- _HOW TO COMPLETE THIS TASK_:
Working from the entries below, give again each line from the first through the one containing "Task: Click on the Learning Center", exactly and with nothing else.

- _DATA EXTRACTS_:
=== Begin Enclosure ===
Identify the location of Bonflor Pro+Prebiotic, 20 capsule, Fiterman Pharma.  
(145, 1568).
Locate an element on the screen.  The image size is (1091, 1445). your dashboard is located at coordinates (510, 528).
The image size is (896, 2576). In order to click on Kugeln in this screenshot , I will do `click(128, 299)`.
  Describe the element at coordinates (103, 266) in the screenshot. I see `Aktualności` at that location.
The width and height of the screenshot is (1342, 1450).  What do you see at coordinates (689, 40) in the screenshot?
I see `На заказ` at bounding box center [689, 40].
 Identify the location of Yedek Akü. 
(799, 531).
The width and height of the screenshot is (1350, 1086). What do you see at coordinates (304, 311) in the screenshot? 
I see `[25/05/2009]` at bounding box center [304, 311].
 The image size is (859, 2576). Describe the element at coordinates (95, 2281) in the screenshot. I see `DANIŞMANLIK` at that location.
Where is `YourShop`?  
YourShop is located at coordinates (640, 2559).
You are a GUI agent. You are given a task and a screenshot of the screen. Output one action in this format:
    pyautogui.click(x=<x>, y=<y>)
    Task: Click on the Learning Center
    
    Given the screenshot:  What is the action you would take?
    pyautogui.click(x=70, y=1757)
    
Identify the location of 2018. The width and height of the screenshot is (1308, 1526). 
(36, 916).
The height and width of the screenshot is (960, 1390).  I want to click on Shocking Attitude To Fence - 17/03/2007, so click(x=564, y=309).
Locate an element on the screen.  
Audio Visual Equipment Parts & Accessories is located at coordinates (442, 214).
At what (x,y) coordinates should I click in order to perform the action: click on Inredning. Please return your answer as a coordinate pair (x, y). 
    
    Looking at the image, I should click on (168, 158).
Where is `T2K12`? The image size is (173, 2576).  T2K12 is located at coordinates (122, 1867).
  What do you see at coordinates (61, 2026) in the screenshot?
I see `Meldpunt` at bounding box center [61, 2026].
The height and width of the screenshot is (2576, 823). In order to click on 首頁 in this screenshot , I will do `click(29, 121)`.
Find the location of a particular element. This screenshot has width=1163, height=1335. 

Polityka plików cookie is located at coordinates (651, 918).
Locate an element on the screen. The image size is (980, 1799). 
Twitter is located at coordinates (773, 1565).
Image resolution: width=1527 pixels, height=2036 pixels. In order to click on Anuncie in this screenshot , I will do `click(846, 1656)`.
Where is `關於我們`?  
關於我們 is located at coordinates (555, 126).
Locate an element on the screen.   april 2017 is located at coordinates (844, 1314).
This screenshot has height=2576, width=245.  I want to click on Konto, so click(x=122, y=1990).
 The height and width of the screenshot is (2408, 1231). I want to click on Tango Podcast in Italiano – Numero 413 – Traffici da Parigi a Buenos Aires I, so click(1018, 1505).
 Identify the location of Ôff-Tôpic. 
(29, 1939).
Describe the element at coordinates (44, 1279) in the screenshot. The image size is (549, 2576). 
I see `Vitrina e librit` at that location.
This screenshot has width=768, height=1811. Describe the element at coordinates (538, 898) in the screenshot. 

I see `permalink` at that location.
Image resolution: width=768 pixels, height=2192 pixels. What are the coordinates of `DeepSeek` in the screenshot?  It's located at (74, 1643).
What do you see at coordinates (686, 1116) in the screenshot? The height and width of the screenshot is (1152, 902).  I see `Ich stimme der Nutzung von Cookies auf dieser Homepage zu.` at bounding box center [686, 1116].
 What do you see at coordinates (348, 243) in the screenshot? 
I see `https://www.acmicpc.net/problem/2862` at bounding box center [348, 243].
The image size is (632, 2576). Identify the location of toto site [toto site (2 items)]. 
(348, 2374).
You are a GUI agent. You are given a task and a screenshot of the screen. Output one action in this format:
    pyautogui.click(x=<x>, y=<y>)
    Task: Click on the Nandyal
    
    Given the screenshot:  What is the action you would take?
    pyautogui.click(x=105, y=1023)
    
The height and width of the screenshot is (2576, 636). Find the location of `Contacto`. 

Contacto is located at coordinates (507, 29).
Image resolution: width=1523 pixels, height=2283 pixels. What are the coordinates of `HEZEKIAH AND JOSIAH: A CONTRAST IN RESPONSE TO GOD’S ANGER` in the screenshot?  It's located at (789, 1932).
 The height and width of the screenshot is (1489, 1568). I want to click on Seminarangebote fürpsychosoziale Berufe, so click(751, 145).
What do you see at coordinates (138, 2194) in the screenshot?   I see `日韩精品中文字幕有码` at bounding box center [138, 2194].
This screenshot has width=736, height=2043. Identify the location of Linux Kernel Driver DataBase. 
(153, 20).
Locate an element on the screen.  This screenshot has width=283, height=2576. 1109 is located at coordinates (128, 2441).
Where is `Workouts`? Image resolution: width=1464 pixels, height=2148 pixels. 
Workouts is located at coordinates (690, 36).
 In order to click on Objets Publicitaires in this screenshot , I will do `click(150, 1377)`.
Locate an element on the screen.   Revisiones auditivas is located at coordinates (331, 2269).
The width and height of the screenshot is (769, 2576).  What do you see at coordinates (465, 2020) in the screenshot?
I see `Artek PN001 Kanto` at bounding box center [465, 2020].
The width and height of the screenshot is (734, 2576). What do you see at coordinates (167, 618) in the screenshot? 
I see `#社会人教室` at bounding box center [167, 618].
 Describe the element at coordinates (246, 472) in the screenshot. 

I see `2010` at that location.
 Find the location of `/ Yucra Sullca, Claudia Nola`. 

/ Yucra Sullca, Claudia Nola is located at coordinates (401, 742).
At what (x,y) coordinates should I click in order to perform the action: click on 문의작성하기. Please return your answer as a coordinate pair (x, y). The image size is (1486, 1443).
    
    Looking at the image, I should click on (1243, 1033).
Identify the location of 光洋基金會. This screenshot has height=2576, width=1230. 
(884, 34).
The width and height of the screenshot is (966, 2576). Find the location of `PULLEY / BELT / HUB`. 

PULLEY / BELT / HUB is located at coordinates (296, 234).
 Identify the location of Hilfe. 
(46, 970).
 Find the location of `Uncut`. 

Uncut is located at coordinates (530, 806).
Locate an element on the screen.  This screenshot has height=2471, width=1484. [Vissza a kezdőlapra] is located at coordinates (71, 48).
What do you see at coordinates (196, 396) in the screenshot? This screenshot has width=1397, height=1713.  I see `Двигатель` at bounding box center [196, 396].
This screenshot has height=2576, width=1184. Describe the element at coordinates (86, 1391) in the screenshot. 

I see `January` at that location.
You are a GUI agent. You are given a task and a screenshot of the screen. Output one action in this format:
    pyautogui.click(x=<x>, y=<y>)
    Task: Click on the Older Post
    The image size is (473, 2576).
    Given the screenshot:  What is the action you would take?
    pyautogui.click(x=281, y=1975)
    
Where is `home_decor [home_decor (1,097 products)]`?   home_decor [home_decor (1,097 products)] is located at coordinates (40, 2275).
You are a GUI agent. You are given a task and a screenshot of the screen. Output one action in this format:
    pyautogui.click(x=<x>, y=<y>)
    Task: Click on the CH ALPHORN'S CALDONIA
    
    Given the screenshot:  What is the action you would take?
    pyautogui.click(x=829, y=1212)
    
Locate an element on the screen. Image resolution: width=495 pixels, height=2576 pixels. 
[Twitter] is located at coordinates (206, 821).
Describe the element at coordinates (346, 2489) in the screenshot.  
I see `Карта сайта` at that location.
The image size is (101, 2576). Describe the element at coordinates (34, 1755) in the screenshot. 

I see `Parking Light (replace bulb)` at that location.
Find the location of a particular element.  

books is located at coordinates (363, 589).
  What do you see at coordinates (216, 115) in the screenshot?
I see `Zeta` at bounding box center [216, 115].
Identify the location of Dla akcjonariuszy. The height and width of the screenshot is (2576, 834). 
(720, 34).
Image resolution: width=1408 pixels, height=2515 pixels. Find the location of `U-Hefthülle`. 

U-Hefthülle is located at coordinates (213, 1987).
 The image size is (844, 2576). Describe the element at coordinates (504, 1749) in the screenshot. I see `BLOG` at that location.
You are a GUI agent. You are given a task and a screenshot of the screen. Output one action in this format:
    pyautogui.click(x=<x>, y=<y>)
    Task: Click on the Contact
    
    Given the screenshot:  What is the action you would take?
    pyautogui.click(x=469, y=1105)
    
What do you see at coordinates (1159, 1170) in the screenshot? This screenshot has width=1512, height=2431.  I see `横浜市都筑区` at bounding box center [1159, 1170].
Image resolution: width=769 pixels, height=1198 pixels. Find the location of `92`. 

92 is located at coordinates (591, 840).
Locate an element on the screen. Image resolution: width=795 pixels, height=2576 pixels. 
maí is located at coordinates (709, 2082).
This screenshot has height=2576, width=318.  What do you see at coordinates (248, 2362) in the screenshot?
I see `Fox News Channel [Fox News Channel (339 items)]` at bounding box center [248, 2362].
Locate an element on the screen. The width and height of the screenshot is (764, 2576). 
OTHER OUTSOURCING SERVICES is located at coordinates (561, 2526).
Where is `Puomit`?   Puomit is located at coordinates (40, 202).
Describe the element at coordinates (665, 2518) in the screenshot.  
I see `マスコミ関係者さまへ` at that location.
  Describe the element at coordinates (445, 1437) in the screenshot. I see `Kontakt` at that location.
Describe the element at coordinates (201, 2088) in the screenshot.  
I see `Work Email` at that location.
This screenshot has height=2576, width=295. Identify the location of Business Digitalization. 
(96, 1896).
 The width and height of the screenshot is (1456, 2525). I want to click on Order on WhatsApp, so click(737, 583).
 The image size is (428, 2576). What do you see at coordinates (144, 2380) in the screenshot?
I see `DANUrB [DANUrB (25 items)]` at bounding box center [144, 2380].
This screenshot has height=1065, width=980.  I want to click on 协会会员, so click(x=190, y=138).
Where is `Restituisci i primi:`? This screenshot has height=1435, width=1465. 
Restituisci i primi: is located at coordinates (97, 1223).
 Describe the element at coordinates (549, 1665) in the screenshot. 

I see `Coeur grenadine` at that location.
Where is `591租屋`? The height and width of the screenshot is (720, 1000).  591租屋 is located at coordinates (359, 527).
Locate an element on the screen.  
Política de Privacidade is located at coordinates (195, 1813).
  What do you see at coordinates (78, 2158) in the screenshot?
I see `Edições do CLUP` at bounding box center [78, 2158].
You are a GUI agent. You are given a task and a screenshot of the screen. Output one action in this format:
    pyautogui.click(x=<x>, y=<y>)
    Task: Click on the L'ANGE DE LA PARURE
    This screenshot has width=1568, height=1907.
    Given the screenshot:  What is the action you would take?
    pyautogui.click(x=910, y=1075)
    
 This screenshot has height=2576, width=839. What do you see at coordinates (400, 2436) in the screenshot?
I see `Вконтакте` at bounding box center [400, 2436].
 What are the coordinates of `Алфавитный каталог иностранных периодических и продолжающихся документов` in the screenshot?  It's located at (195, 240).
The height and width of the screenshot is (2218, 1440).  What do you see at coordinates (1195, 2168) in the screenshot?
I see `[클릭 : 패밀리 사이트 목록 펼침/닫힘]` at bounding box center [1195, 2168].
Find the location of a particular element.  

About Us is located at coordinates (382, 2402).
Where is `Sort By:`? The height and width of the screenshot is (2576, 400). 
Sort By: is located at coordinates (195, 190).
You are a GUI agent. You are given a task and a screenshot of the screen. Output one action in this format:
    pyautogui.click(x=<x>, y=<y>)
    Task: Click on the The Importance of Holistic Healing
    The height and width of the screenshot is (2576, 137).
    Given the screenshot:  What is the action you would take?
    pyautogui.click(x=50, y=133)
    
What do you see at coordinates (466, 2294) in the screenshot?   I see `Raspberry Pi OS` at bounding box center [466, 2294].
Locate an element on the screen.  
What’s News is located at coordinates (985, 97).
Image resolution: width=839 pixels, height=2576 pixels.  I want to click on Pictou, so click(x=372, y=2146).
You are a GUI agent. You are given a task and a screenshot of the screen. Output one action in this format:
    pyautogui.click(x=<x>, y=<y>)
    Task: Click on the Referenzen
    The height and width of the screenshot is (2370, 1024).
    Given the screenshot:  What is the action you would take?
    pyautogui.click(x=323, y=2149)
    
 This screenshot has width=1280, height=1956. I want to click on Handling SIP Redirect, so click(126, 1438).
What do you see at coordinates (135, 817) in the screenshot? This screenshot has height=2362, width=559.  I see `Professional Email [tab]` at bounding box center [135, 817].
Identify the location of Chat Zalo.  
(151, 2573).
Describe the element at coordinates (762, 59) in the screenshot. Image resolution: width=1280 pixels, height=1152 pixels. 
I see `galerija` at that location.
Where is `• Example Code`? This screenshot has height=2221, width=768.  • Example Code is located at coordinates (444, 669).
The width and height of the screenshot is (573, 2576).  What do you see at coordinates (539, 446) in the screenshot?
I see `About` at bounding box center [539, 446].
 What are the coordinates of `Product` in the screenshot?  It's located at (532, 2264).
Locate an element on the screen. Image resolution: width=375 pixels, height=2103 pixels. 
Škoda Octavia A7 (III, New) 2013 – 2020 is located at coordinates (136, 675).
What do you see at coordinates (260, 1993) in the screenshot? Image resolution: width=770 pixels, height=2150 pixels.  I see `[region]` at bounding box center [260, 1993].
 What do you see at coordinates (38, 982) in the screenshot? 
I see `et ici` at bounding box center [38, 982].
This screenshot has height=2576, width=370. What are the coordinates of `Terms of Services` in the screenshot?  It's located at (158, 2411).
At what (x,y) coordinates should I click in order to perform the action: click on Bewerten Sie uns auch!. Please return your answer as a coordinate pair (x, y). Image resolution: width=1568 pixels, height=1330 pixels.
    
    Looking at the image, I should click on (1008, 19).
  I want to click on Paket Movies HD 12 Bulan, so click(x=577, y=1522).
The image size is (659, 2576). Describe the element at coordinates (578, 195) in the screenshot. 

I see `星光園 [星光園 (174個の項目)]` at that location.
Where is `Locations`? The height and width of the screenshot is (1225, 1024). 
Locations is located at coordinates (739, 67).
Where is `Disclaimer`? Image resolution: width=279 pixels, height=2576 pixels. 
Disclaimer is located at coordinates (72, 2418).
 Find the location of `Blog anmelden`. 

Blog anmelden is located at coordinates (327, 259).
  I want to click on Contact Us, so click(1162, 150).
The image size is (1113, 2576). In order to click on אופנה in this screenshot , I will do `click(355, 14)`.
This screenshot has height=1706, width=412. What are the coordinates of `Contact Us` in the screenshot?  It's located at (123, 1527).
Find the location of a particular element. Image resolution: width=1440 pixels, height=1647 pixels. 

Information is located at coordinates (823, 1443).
=== End Enclosure ===
- _OUTPUT FOR THIS EXERCISE_:
Identify the location of Bonflor Pro+Prebiotic, 20 capsule, Fiterman Pharma.  
(145, 1568).
Locate an element on the screen.  The image size is (1091, 1445). your dashboard is located at coordinates (510, 528).
The image size is (896, 2576). In order to click on Kugeln in this screenshot , I will do `click(128, 299)`.
  Describe the element at coordinates (103, 266) in the screenshot. I see `Aktualności` at that location.
The width and height of the screenshot is (1342, 1450).  What do you see at coordinates (689, 40) in the screenshot?
I see `На заказ` at bounding box center [689, 40].
 Identify the location of Yedek Akü. 
(799, 531).
The width and height of the screenshot is (1350, 1086). What do you see at coordinates (304, 311) in the screenshot? 
I see `[25/05/2009]` at bounding box center [304, 311].
 The image size is (859, 2576). Describe the element at coordinates (95, 2281) in the screenshot. I see `DANIŞMANLIK` at that location.
Where is `YourShop`?  
YourShop is located at coordinates (640, 2559).
You are a GUI agent. You are given a task and a screenshot of the screen. Output one action in this format:
    pyautogui.click(x=<x>, y=<y>)
    Task: Click on the Learning Center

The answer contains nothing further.